**TRY IT**
Reprint all of the data below exactly as shown and skip every image.

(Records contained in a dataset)

%%

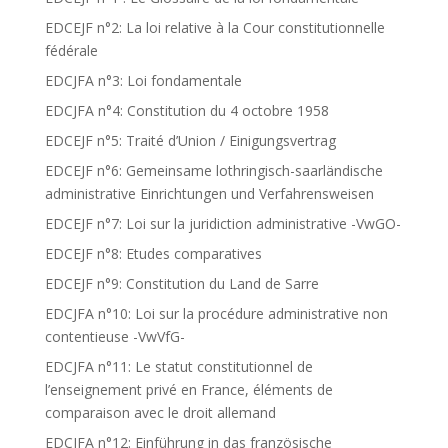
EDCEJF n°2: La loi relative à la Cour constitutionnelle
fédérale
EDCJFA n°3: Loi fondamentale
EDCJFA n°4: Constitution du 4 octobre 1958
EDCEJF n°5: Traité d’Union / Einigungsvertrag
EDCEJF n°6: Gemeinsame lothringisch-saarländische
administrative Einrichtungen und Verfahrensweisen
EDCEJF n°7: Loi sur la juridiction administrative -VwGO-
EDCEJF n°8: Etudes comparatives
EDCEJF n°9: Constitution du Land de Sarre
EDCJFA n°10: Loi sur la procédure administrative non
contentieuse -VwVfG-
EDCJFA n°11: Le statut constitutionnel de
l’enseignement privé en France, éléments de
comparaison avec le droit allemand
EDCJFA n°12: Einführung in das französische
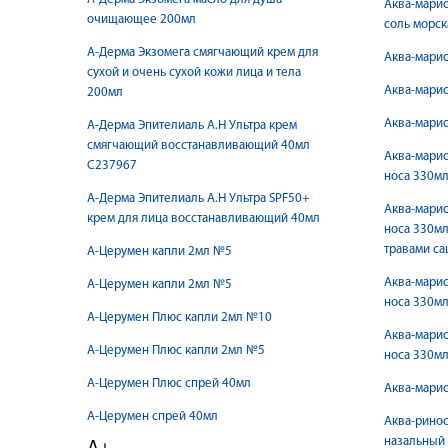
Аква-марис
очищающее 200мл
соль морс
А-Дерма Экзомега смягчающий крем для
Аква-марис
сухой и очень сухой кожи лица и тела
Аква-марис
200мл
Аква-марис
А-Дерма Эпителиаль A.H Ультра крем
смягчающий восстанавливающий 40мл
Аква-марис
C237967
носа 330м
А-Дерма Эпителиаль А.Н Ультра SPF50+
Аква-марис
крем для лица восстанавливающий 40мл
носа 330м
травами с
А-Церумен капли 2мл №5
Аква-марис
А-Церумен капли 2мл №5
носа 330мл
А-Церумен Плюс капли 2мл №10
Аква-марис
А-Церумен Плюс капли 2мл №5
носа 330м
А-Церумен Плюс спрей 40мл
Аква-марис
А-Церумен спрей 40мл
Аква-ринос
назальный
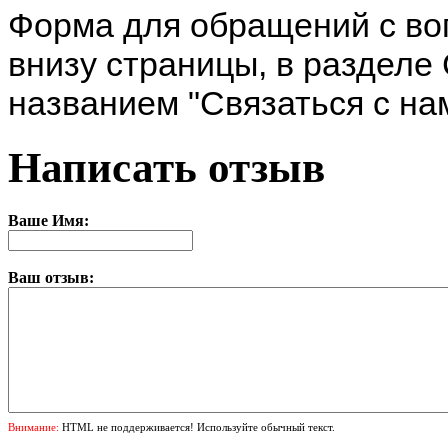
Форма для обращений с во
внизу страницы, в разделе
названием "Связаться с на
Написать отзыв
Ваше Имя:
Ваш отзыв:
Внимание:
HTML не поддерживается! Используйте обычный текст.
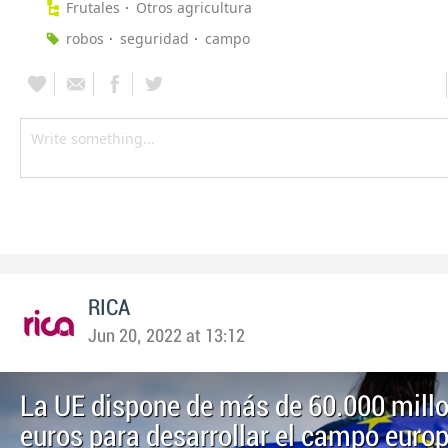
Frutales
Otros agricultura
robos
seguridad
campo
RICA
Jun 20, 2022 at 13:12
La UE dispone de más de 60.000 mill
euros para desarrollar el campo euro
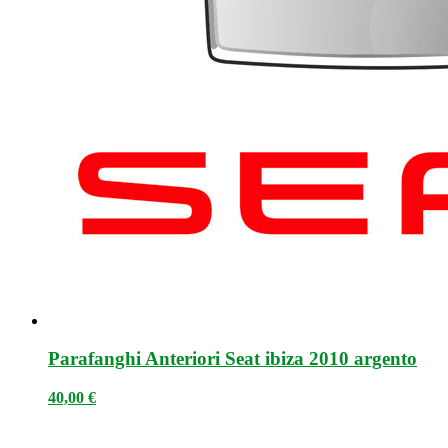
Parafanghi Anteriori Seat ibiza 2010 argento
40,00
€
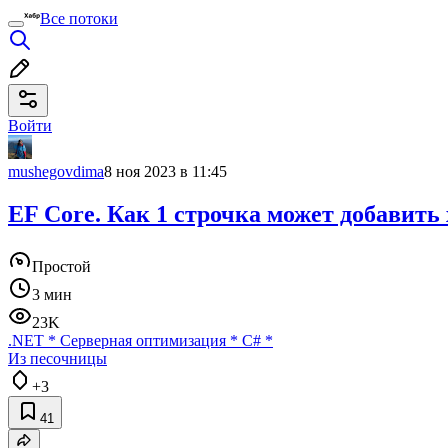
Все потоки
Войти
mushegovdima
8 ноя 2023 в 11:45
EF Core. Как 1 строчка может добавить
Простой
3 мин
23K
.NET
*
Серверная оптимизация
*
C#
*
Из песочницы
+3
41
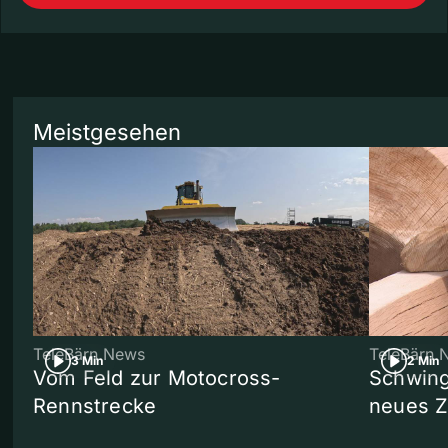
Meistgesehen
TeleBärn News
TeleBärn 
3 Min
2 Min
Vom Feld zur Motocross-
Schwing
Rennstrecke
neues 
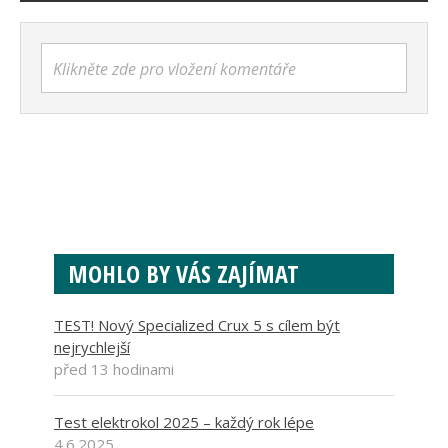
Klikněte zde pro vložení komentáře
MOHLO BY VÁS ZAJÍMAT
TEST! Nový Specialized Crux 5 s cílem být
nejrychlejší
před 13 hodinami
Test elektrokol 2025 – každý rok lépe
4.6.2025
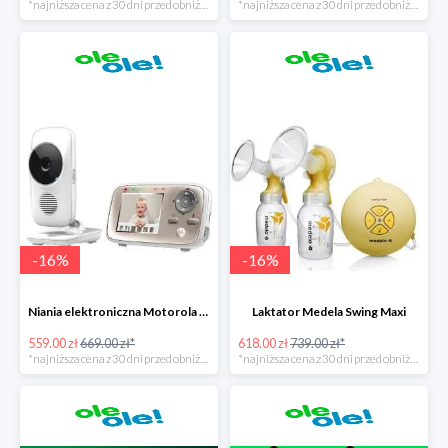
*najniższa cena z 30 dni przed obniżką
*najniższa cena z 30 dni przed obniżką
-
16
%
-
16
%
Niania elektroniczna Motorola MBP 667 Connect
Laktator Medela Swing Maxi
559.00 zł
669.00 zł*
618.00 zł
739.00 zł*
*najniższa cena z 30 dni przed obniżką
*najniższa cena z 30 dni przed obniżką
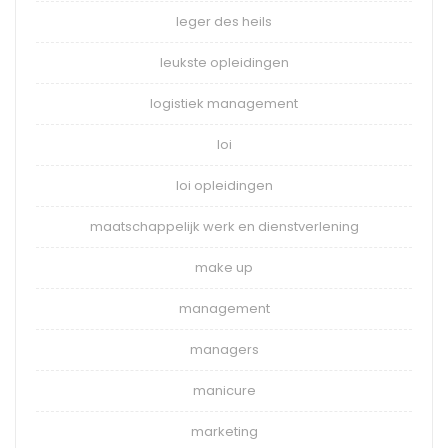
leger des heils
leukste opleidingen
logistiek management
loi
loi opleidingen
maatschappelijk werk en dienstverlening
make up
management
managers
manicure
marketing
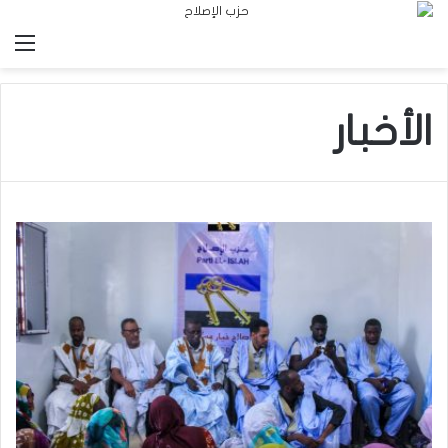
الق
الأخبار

%%

**TASK ANSWER**
EDCEJF n°2: La loi relative à la Cour constitutionnelle
fédérale
EDCJFA n°3: Loi fondamentale
EDCJFA n°4: Constitution du 4 octobre 1958
EDCEJF n°5: Traité d’Union / Einigungsvertrag
EDCEJF n°6: Gemeinsame lothringisch-saarländische
administrative Einrichtungen und Verfahrensweisen
EDCEJF n°7: Loi sur la juridiction administrative -VwGO-
EDCEJF n°8: Etudes comparatives
EDCEJF n°9: Constitution du Land de Sarre
EDCJFA n°10: Loi sur la procédure administrative non
contentieuse -VwVfG-
EDCJFA n°11: Le statut constitutionnel de
l’enseignement privé en France, éléments de
comparaison avec le droit allemand
EDCJFA n°12: Einführung in das französische
Аква-марис
очищающее 200мл
соль морс
А-Дерма Экзомега смягчающий крем для
Аква-марис
сухой и очень сухой кожи лица и тела
Аква-марис
200мл
Аква-марис
А-Дерма Эпителиаль A.H Ультра крем
смягчающий восстанавливающий 40мл
Аква-марис
C237967
носа 330м
А-Дерма Эпителиаль А.Н Ультра SPF50+
Аква-марис
крем для лица восстанавливающий 40мл
носа 330м
травами с
А-Церумен капли 2мл №5
Аква-марис
А-Церумен капли 2мл №5
носа 330мл
А-Церумен Плюс капли 2мл №10
Аква-марис
А-Церумен Плюс капли 2мл №5
носа 330м
А-Церумен Плюс спрей 40мл
Аква-марис
А-Церумен спрей 40мл
Аква-ринос
назальный
Форма для обращений с во
внизу страницы, в разделе
названием "Связаться с на
Написать отзыв
Ваше Имя:
Ваш отзыв:
Внимание:
HTML не поддерживается! Используйте обычный текст.
Frutales
Otros agricultura
robos
seguridad
campo
RICA
Jun 20, 2022 at 13:12
La UE dispone de más de 60.000 mill
euros para desarrollar el campo euro
Parafanghi Anteriori Seat ibiza 2010 argento
40,00
€
Все потоки
Войти
mushegovdima
8 ноя 2023 в 11:45
EF Core. Как 1 строчка может добавить
Простой
3 мин
23K
.NET
*
Серверная оптимизация
*
C#
*
Из песочницы
+3
41
Meistgesehen
TeleBärn News
TeleBärn 
3 Min
2 Min
Vom Feld zur Motocross-
Schwing
Rennstrecke
neues 
Klikněte zde pro vložení komentáře
MOHLO BY VÁS ZAJÍMAT
TEST! Nový Specialized Crux 5 s cílem být
nejrychlejší
před 13 hodinami
Test elektrokol 2025 – každý rok lépe
4.6.2025
*najniższa cena z 30 dni przed obniżką
*najniższa cena z 30 dni przed obniżką
-
16
%
-
16
%
Niania elektroniczna Motorola MBP 667 Connect
Laktator Medela Swing Maxi
559.00 zł
669.00 zł*
618.00 zł
739.00 zł*
*najniższa cena z 30 dni przed obniżką
*najniższa cena z 30 dni przed obniżką
leger des heils
leukste opleidingen
logistiek management
loi
loi opleidingen
maatschappelijk werk en dienstverlening
make up
management
managers
manicure
marketing
الق
الأخبار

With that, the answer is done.